Early bird. Get up early in the morning, like at 5am, and go straight to work on your most important task. You can often get more done before 8am than most people do in a day.
Cone of silence. Take a laptop with no network or WiFi access, and go to a place where you can work flat out without distractions, such as a library, park, coffee house, or your own backyard. Leave your comm gadgets behind.
Tempo. Deliberately pick up the pace, and try to move a little faster than usual. Speak faster. Walk faster. Type faster. Read faster. Go home sooner.
Relaxify. Reduce stress by cultivating a relaxing, clutter-free workspace.
Agendas. Provide clear written agendas to meeting participants in advance. This greatly improves meeting focus and efficiency. You can use it for phone calls too.
Pareto. The Pareto principle is the 80-20 rule, which states that 80% of the value of a task comes from 20% of the effort. Focus your energy on that critical 20%, and don’t overengineer the non-critical 80%.
Ready-fire-aim. Bust procrastination by taking action immediately after setting a goal, even if the action isn’t perfectly planned. You can always adjust course along the way.
Minuteman. Once you have the information you need to make a decision, start a timer and give yourself just 60 seconds to make the actual decision. Take a whole minute to vacillate and second-guess yourself all you want, but come out the other end with a clear choice. Once your decision is made, take some kind of action to set it in motion.
Deadline. Set a deadline for task completion, and use it as a focal point to stay on track.
Promise. Tell others of your commitments, since they’ll help hold you accountable.
Punctuality. Whatever it takes, show up on time. Arrive early.
Gap reading. Use reading to fill in those odd periods like waiting for an appointment, standing in line, or while the coffee is brewing. If you’re a male, you can even read an article while shaving (preferably with an electric razor). That’s 365 articles a year.
Resonance. Visualize your goal as already accomplished. Put yourself into a state of actually being there. Make it real in your mind, and you’ll soon see it in your reality.

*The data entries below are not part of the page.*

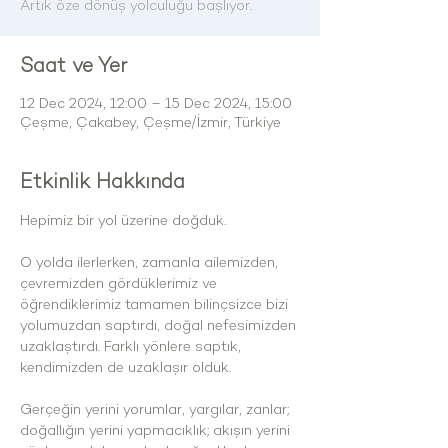
Artık öze dönüş yolculuğu başlıyor.
Saat ve Yer
12 Dec 2024, 12:00 – 15 Dec 2024, 15:00
Çeşme, Çakabey, Çeşme/İzmir, Türkiye
Etkinlik Hakkında
Hepimiz bir yol üzerine doğduk.
O yolda ilerlerken, zamanla ailemizden, 
çevremizden gördüklerimiz ve 
öğrendiklerimiz tamamen bilinçsizce bizi 
yolumuzdan saptırdı, doğal nefesimizden 
uzaklaştırdı. Farklı yönlere saptık, 
kendimizden de uzaklaşır olduk.
Gerçeğin yerini yorumlar, yargılar, zanlar; 
doğallığın yerini yapmacıklık; akışın yerini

Glittering prizes. Give yourself frequent rewards for achievement. See a movie, book a professional massage, or spend a day at an amusement park.

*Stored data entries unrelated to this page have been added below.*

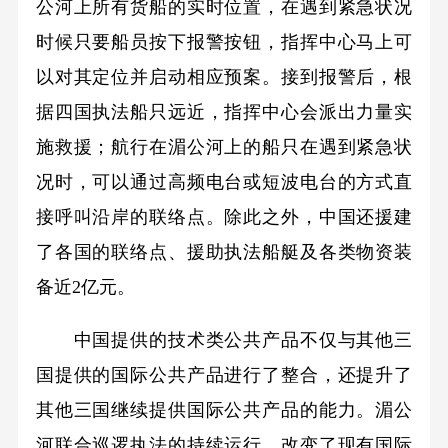
公河上所有货船的实时位置，在遇到紧急状况
时候只要船员按下报警按钮，指挥中心马上可
以对其定位并启动相应预案。接到报警后，根
据四国执法船只远近，指挥中心会派出力量实
施救援；航行在湄公河上的船只在遇到紧急状
况时，可以通过高频电台或短波电台的方式直
接呼叫沿岸的联络点。除此之外，中国还援建
了各国的联络点、援助执法船艇及各类物资装
备近2亿元。
中国提供的技术类公共产品不仅与其他三
国提供的国际公共产品进行了整合，还提升了
其他三国继续提供国际公共产品的能力。湄公
河联合巡逻执法的持续运行，改变了现有国际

Quad 2. Separate the truly important tasks from the merely urgent. Allocate blocks of time to work on the critical Quadrant 2 tasks, those which are important but rarely urgent, such as physical exercise, writing a book, and finding a relationship partner.
Continuum. At the end of your workday, identify the first task you’ll work on the next day, and set out the materials in advance. The next day begin working on that task immediately.
Slice and dice. Break complex projects into smaller, well-defined tasks. Focus on completing just one of those tasks.
Single-handling. Once you begin a task, stick with it until it’s 100% complete. Don’t switch tasks in the middle. When distractions come up, jot them down to be dealt with later.
Randomize. Pick a totally random piece of a larger project, and complete it. Pay one random bill. Make one phone call. Write page 42 of your book.
Insanely bad. Defeat perfectionism by completing your task in an intentionally terrible fashion, knowing you need never share the results with anyone. Write a blog post about the taste of salt, design a hideously dysfunctional web site, or create a business plan that guarantees a first-year bankruptcy. With a truly horrendous first draft, there’s nowhere to go but up.
30 days. Identify a new habit you’d like to form, and commit to sticking with it for just 30 days. A temporary commitment is much easier to keep than a permanent one.
Delegate. Convince someone else to do it for you.
Cross-pollination. Sign up for martial arts, start a blog, or join an improv group. You’ll often encounter ideas in one field that can boost your performance in another.
Intuition. Go with your gut instinct. It’s probably right.
Optimization. Identify the processes you use most often, and write them down step-by-step. Refactor them on paper for greater efficiency. Then implement and test your improved processes. Sometimes we just can’t see what’s right in front of us until we examine it under a microscope.